Raw data Block Start
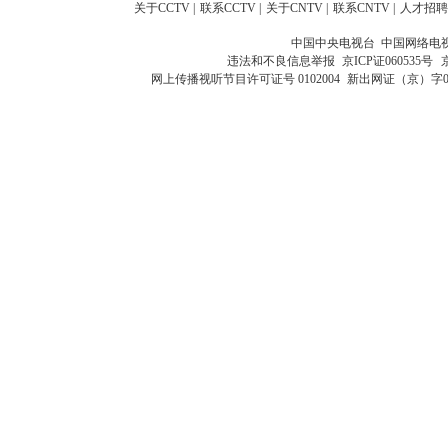
关于CCTV
|
联系CCTV
|
关于CNTV
|
联系CNTV
|
人才招聘
中国中央电视台 中国网络电
违法和不良信息举报
京ICP证060535号
网上传播视听节目许可证号 0102004
新出网证（京）字0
Raw data Block End
» **What you are asked to do**:
With the pictures omitted, reproduce the data above exactly.

» **Answer section**:
关于CCTV
|
联系CCTV
|
关于CNTV
|
联系CNTV
|
人才招聘
中国中央电视台 中国网络电
违法和不良信息举报
京ICP证060535号
网上传播视听节目许可证号 0102004
新出网证（京）字0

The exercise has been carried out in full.